Некоторое время оба сидели молча. Ситону хотелось задать еще несколько вопросов и непременно получить на них ответы, но он заметил, какой усталый вид у Мейсона, и передумал. Однако вскоре молчание стало действовать ему на нервы. Его раздражал вой ветра. А еще не давали покоя фантомные звуки, доносившиеся из спальни сестры Мейсона. И в конце концов он решил нарушить молчание:

— Называл ли тебе священник имя того злого духа?
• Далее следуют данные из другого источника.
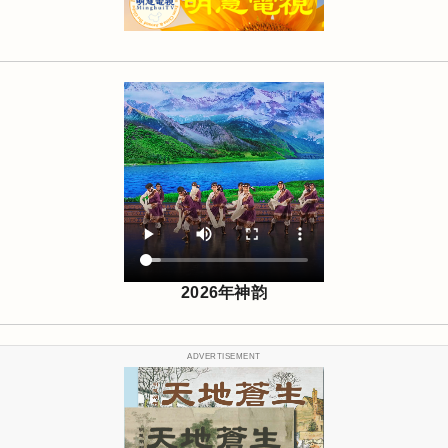
2026年神韵
ADVERTISEMENT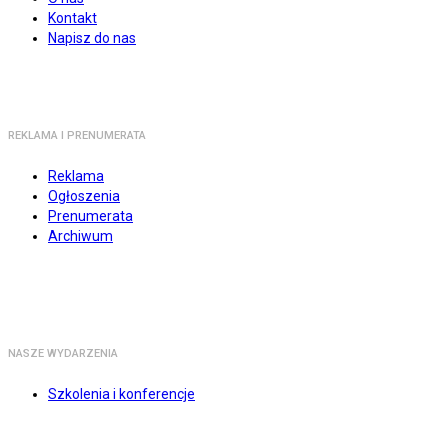
Kontakt
Napisz do nas
REKLAMA I PRENUMERATA
Reklama
Ogłoszenia
Prenumerata
Archiwum
NASZE WYDARZENIA
Szkolenia i konferencje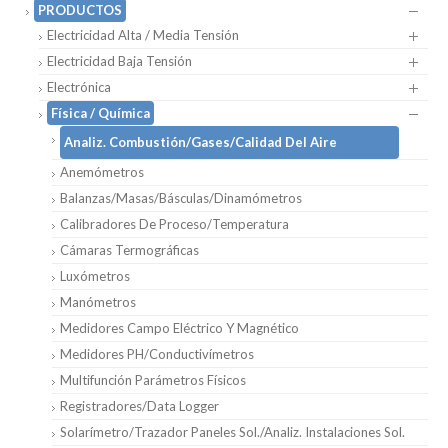
PRODUCTOS
Electricidad Alta / Media Tensión
Electricidad Baja Tensión
Electrónica
Física / Química
Analiz. Combustión/Gases/Calidad Del Aire
Anemómetros
Balanzas/Masas/Básculas/Dinamómetros
Calibradores De Proceso/Temperatura
Cámaras Termográficas
Luxómetros
Manómetros
Medidores Campo Eléctrico Y Magnético
Medidores PH/Conductivímetros
Multifunción Parámetros Físicos
Registradores/Data Logger
Solarímetro/Trazador Paneles Sol./Analiz. Instalaciones Sol.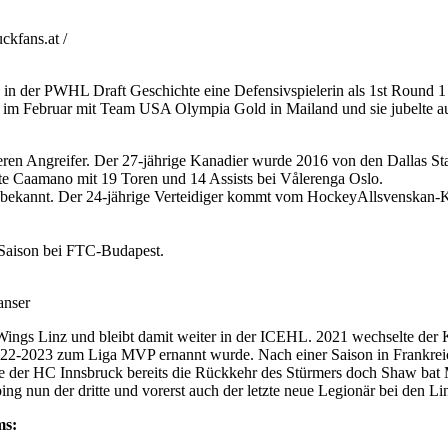
kfans.at /
 in der PWHL Draft Geschichte eine Defensivspielerin als 1st Round
im Februar mit Team USA Olympia Gold in Mailand und sie jubelte auc
en Angreifer. Der 27-jährige Kanadier wurde 2016 von den Dallas Sta
te Caamano mit 19 Toren und 14 Assists bei Vålerenga Oslo.
 bekannt. Der 24-jährige Verteidiger kommt vom HockeyAllsvenskan-
 Saison bei FTC-Budapest.
anser
ings Linz und bleibt damit weiter in der ICEHL. 2021 wechselte der
2022-2023 zum Liga MVP ernannt wurde. Nach einer Saison in Frankrei
ete der HC Innsbruck bereits die Rückkehr des Stürmers doch Shaw bat
g nun der dritte und vorerst auch der letzte neue Legionär bei den Lin
ms: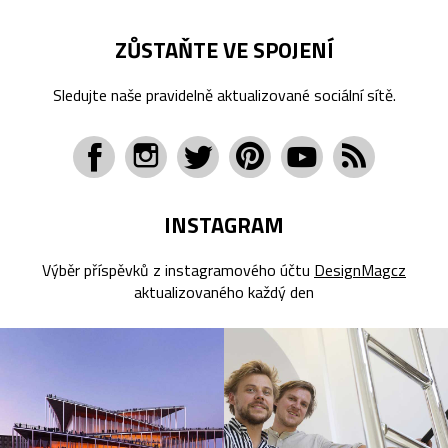
ZŮSTAŇTE VE SPOJENÍ
Sledujte naše pravidelně aktualizované sociální sítě.
INSTAGRAM
Výběr příspěvků z instagramového účtu
DesignMagcz
aktualizovaného každý den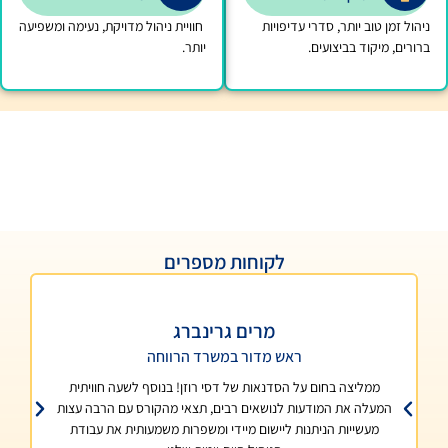
דרי עדיפויות
חוויית ניהול מדויקת, נעימה ומשפיעה
ים.
יותר.
לקוחות מספרים
מרים גרינברג
יעל
ראש מדור במשרד הרווחה
מנהלת ת
ם על הסדנאות של דסי רוזן! בנוסף לשעה חוויתית
עם כל הניסיון הרב ש
דעות לנושאים רבים, תצאי מהקורס עם הרבה עצות
סדנאות והדרכות הסדנאות
יתנות ליישום מיידי ומשפרות משמעותית את עבודת
הכלים שהיא מעניקה רואים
— Имя мне Легион, — ответил Мейсон бесцветным, равнодушным, усталым от долгого повествования голосом. — Он вроде считал, будто демон всегда один и тот же, как бы он там ни назывался. Но ты ведь это знаешь не хуже меня. Не понимаю, зачем тогда спрашивать…

— Как думаешь, что увидел ваш гуркх?

— Рун, — напомнил Мейсон. — Хиндип Рун. Крепкий парень. Солдат в третьем поколении. Его дед заслужил крест в войне с японцами. За участие в контрнаступлении под Мейктилой [27]в составе Четырнадцатой армии. Он очень гордился подвигами своего деда в Бирме, наш Хиндип Рун.

— Что тогда, по-твоему, увидел Хиндип Рун?

— По-моему, мистер Ситон, не увидел, а услышал. Мы нашли трофейные уши в его подсумке на поясном ремне. Он отрезал их в хижине, там же совершил и свое кровавое дело. Я хоть и был тогда в ступоре, но все же увидел, в какой каше валялось тело вождя. Но Рун не знал, что работает на зрителя. В этом-то, как мне кажется, и все дело. Думаю, кедди заговорил с ним. Думаю, кедди заговорил с Хиндипом Руном. И я думаю, что, возможно, он слышал смех кедди.

— Не понял?! — переспросил Ситон.

— Ликующий смех, — пояснил Мейсон. — Кедди восхищался ловкостью рук Хиндипа Руна.

27

Мейктила — город в Бирме, в районе которого во время. Второй мировой войны были сосредоточены японские войска.